We are uncertain whether ivermectin compared to placebo or standard of care reduces or increases mortality (risk ratio (RR) 0.60, 95% confidence interval (CI) 0.14 to 2.51; 2 studies, 185 participants; very low-certainty evidence) and clinical worsening up to day 28 assessed as need for invasive mechanical ventilation (IMV) (RR 0.55, 95% CI 0.11 to 2.59; 2 studies, 185 participants; very low-certainty evidence) or need for supplemental oxygen (0 participants required supplemental oxygen; 1 study, 45 participants; very low-certainty evidence), adverse events within 28 days (RR 1.21, 95% CI 0.50 to 2.97; 1 study, 152 participants; very low-certainty evidence), and viral clearance at day seven (RR 1.82, 95% CI 0.51 to 6.48; 2 studies, 159 participants; very low-certainty evidence). Ivermectin may have little or no effect compared to placebo or standard of care on clinical improvement up to 28 days (RR 1.03, 95% CI 0.78 to 1.35; 1 study; 73 participants; low-certainty evidence) and duration of hospitalization (mean difference (MD) −0.10 days, 95% CI −2.43 to 2.23; 1 study; 45 participants; low-certainty evidence). No study reported quality of life up to 28 days.

Ivermectin compared to placebo or standard of care for outpatient COVID-19 treatment

We are uncertain whether ivermectin compared to placebo or standard of care reduces or increases mortality up to 28 days (RR 0.33, 95% CI 0.01 to 8.05; 2 studies, 422 participants; very low-certainty evidence) and clinical worsening up to 14 days assessed as need for IMV (RR 2.97, 95% CI 0.12 to 72.47; 1 study, 398 participants; very low-certainty evidence) or non-IMV or high flow oxygen requirement (0 participants required non-IMV or high flow; 1 study, 398 participants; very low-certainty evidence). We are uncertain whether ivermectin compared to placebo reduces or increases viral clearance at seven days (RR 3.00, 95% CI 0.13 to 67.06; 1 study, 24 participants; low-certainty evidence). Ivermectin may have little or no effect compared to placebo or standard of care on the number of participants with symptoms resolved up to 14 days (RR 1.04, 95% CI 0.89 to 1.21; 1 study, 398 participants; low-certainty evidence) and adverse events within 28 days (RR 0.95, 95% CI 0.86 to 1.05; 2 studies, 422 participants; low-certainty evidence). None of the studies reporting duration of symptoms were eligible for primary analysis. No study reported hospital admission or quality of life up to 14 days.
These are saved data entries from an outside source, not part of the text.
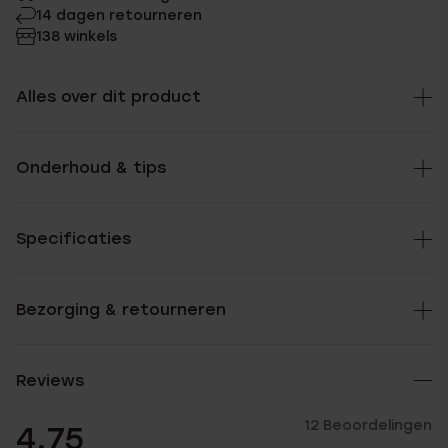
14 dagen retourneren
138 winkels
Alles over dit product
Onderhoud & tips
Specificaties
Bezorging & retourneren
Reviews
12 Beoordelingen
4.75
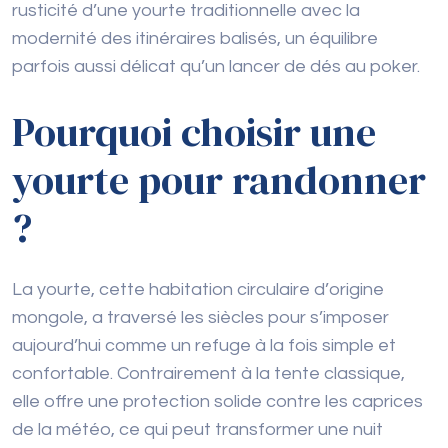
rusticité d’une yourte traditionnelle avec la
modernité des itinéraires balisés, un équilibre
parfois aussi délicat qu’un lancer de dés au poker.
Pourquoi choisir une
yourte pour randonner
?
La yourte, cette habitation circulaire d’origine
mongole, a traversé les siècles pour s’imposer
aujourd’hui comme un refuge à la fois simple et
confortable. Contrairement à la tente classique,
elle offre une protection solide contre les caprices
de la météo, ce qui peut transformer une nuit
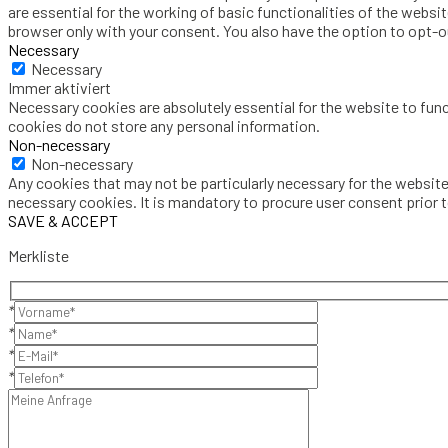
are essential for the working of basic functionalities of the websi
browser only with your consent. You also have the option to opt-
Necessary
Necessary
Immer aktiviert
Necessary cookies are absolutely essential for the website to func
cookies do not store any personal information.
Non-necessary
Non-necessary
Any cookies that may not be particularly necessary for the website
necessary cookies. It is mandatory to procure user consent prior 
SAVE & ACCEPT
Merkliste
*
*
*
*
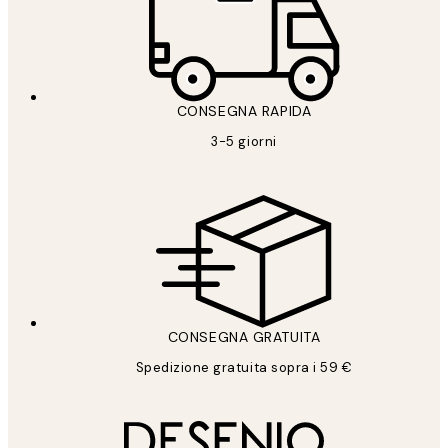
CONSEGNA RAPIDA
3-5 giorni
CONSEGNA GRATUITA
Spedizione gratuita sopra i 59 €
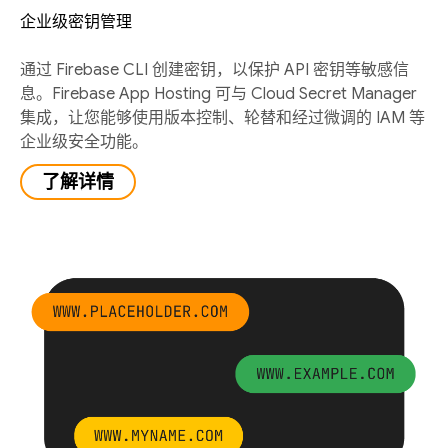
企业级密钥管理
通过 Firebase CLI 创建密钥，以保护 API 密钥等敏感信
息。Firebase App Hosting 可与 Cloud Secret Manager
集成，让您能够使用版本控制、轮替和经过微调的 IAM 等
企业级安全功能。
了解详情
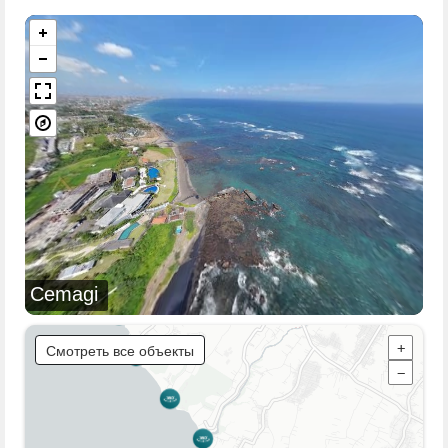
Cemagi
Смотреть все объекты
+
−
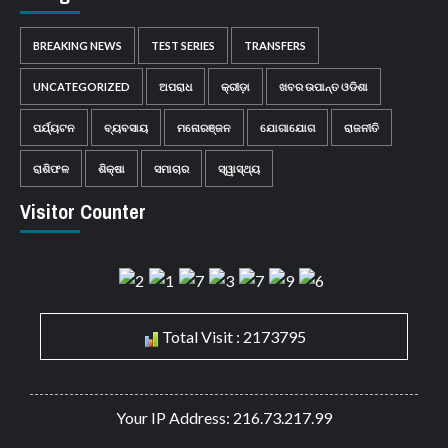
BREAKING NEWS
TEST SERIES
TRANSFERS
UNCATEGORIZED
ଅପରାଧ
କ୍ରୀଡ଼ା
ଖବର ଉପାନ୍ତ ଓଡିଶା
ପର୍ଯ୍ୟଟନ
ବ୍ୟବସାୟ
ମନୋରଞ୍ଜନ
ଯୋଗାଯୋଗ
ରାଜନୀତି
ରାଶିଫଳ
ଶିକ୍ଷା
ସମାଚାର
ସ୍ୱାସ୍ଥ୍ୟ
Visitor Counter
Total Visit : 2173795
Your IP Address: 216.73.217.99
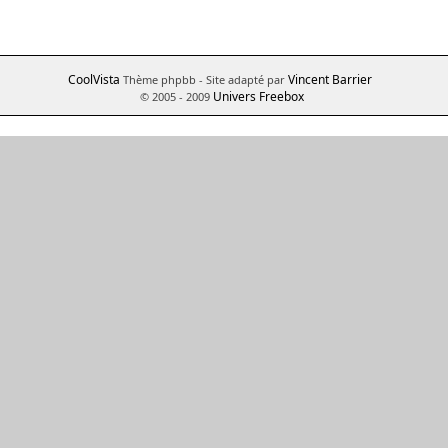
CoolVista
Vincent Barrier
Thème phpbb
- Site adapté par
Univers Freebox
© 2005 - 2009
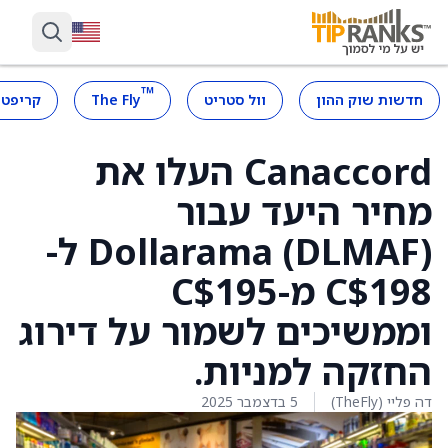
™
חדשות שוק ההון
וול סטריט
The Fly
קריפטו
Canaccord העלו את
מחיר היעד עבור
Dollarama (DLMAF) ל-
C$198 מ-C$195
וממשיכים לשמור על דירוג
החזקה למניות.
דה פליי (TheFly)
5 בדצמבר 2025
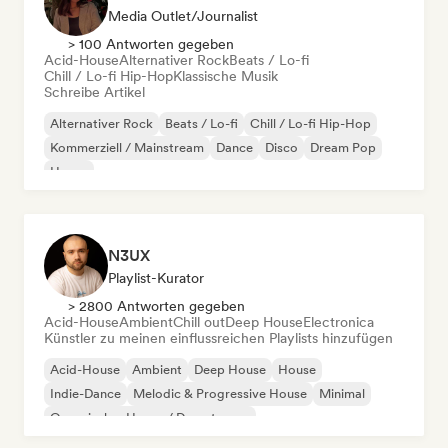
Media Outlet/Journalist
> 100 Antworten gegeben
Acid-House
Alternativer Rock
Beats / Lo-fi
Chill / Lo-fi Hip-Hop
Klassische Musik
Schreibe Artikel
Alternativer Rock
Beats / Lo-fi
Chill / Lo-fi Hip-Hop
Kommerziell / Mainstream
Dance
Disco
Dream Pop
House
N3UX
Playlist-Kurator
> 2800 Antworten gegeben
Acid-House
Ambient
Chill out
Deep House
Electronica
Künstler zu meinen einflussreichen Playlists hinzufügen
Acid-House
Ambient
Deep House
House
Indie-Dance
Melodic & Progressive House
Minimal
Organischer House / Downtempo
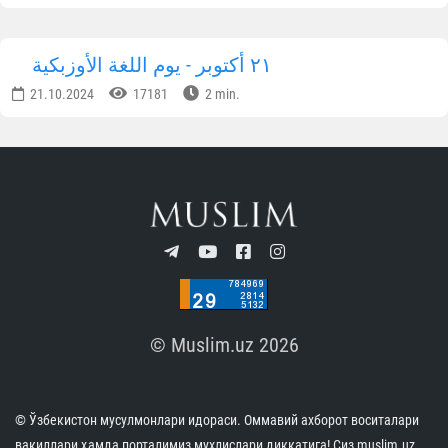
٢١ أكتوبر - يوم اللغة الأوزبكية
21.10.2024
17181
2 min.
© Muslim.uz 2026
© Ўзбекистон мусулмонлари идораси. Оммавий ахборот воситалари
вакиллари ҳамда порталимиз мухлислари диққатига! Сиз muslim.uz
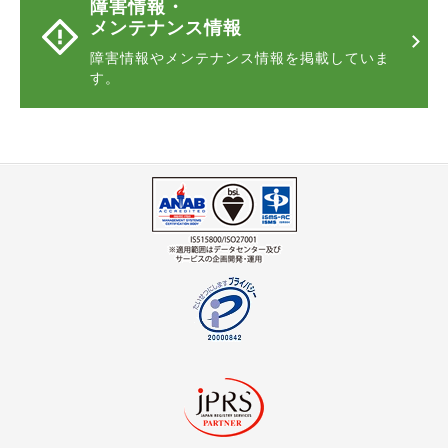
障害情報・
メンテナンス情報
障害情報やメンテナンス情報
を掲載していま
す。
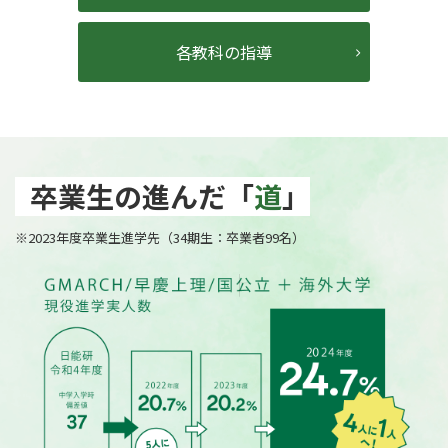
各教科の指導
卒業生の進んだ「
道
」
※2023年度卒業生進学先（34期生：卒業者99名）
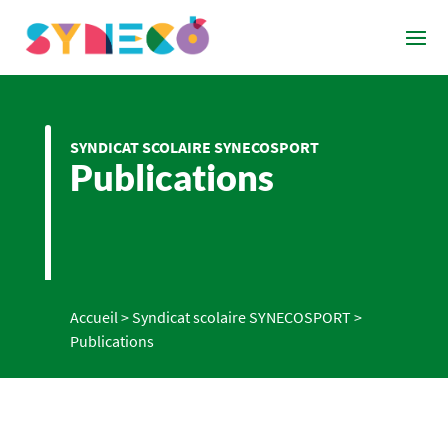
SYNDICAT SCOLAIRE SYNECOSPORT
Publications
Accueil
>
Syndicat scolaire SYNECOSPORT
>
Publications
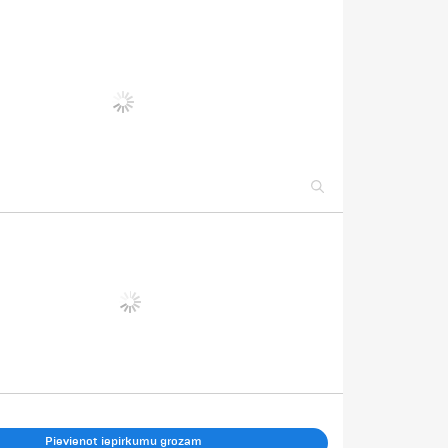
Pievienot iepirkumu grozam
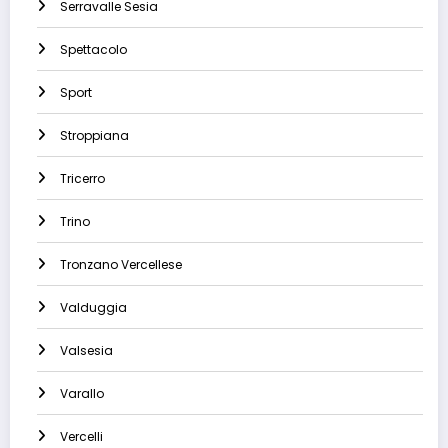
Serravalle Sesia
Spettacolo
Sport
Stroppiana
Tricerro
Trino
Tronzano Vercellese
Valduggia
Valsesia
Varallo
Vercelli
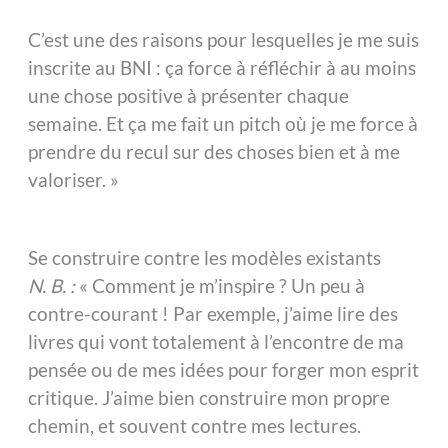
C’est une des raisons pour lesquelles je me suis
inscrite au BNI : ça force à réfléchir à au moins
une chose positive à présenter chaque
semaine. Et ça me fait un pitch où je me force à
prendre du recul sur des choses bien et à me
valoriser. »
Se construire contre les modèles existants
N. B. :
« Comment je m’inspire ? Un peu à
contre-courant ! Par exemple, j’aime lire des
livres qui vont totalement à l’encontre de ma
pensée ou de mes idées pour forger mon esprit
critique. J’aime bien construire mon propre
chemin, et souvent contre mes lectures.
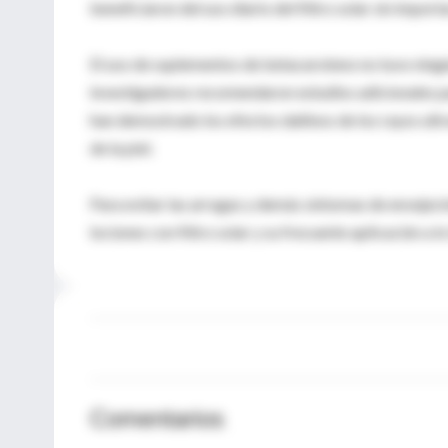
beneficiaron del uso diario del filtro solar sin import
El uso de suplementos de betacaroteno no tuvo ningún 
investigadores recomendaron estudios adicionales pa
han demostrado los efectos dañinos de los rayos ultr
de la piel.
Para evitar las arrugas y demás síntomas de envejeci
lociones con filtro solar y su frecuente aplicación a 
Comentarios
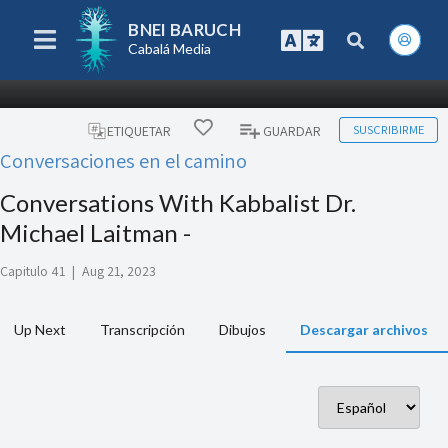
BNEI BARUCH
Cabalá Media
SUSCRIBIRME
ETIQUETAR
GUARDAR
Conversaciones en el camino
Conversations With Kabbalist Dr.
Michael Laitman -
Capitulo 41
|
Aug 21, 2023
Up Next
Transcripción
Dibujos
Descargar archivos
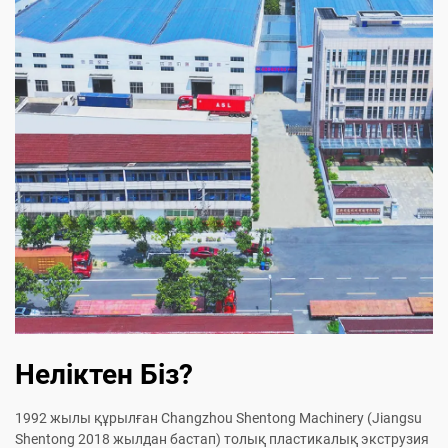
Неліктен Біз?
1992 жылы құрылған Changzhou Shentong Machinery (Jiangsu
Shentong 2018 жылдан бастап) толық пластикалық экструзия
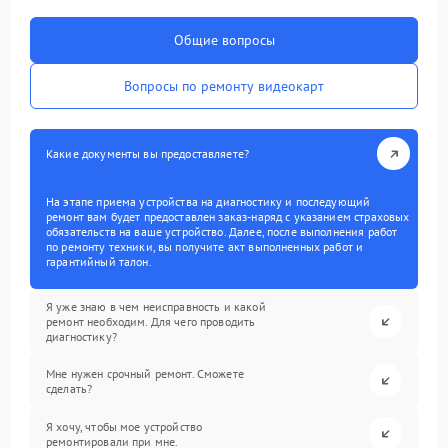
Общие вопросы
Вопросы по ремонту видеокарт
Какие документы вы предоставляете?
На этапе приема устройства на диагностику и последующий
ремонт вам будет предоставлен заказ-наряд с указанием страховых
обязательств на ваше устройство. Далее, после выполнения работ
по ремонту техники, вы получите акт выполненных работ и
гарантийный талон.
Я уже знаю в чем неисправность и какой
ремонт необходим. Для чего проводить
диагностику?
Мне нужен срочный ремонт. Сможете
сделать?
Я хочу, чтобы мое устройство
ремонтировали при мне.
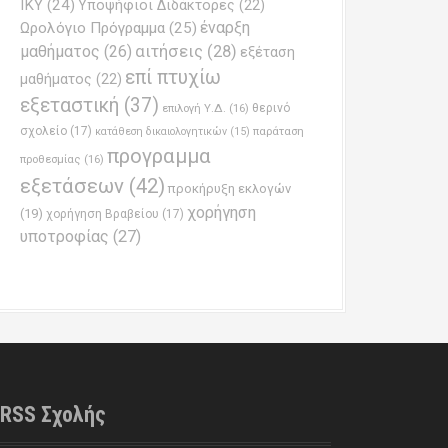
ΙΚΥ
(24)
Υποψήφιοι Διδάκτορες
(22)
έναρξη
Ωρολόγιο Πρόγραμμα
(25)
μαθήματος
(26)
αιτήσεις
(28)
εξέταση
επί πτυχίω
μαθήματος
(22)
εξεταστική
(37)
επιλογή Υ.Δ.
(16)
θερινό
σχολείο
(17)
παράταση
κατάθεση δικαιολογητικών
(15)
προγραμμα
προθεσμίας
(16)
εξετάσεων
(42)
προκήρυξη εκλογών
χορήγηση
(19)
χορήγηση Βραβείου
(17)
υποτροφίας
(27)
RSS Σχολής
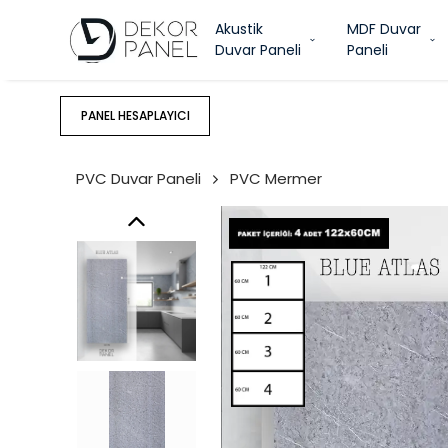
Akustik
MDF Duvar
Duvar Paneli
Paneli
PANEL HESAPLAYICI
PVC Duvar Paneli
PVC Mermer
Ivermectin compared to no treatment for prevention of SARS-CoV-2 infection

We found one study. Mortality up to 28 days was the only outcome eligible for primary analysis. We are uncertain whether ivermectin reduces or increases mortality compared to no treatment (0 participants died; 1 study, 304 participants; very low-certainty evidence). The study reported results for development of COVID-19 symptoms and adverse events up to 14 days that were included in a secondary analysis due to high risk of bias. No study reported SARS-CoV-2 infection, hospital admission, and quality of life up to 14 days.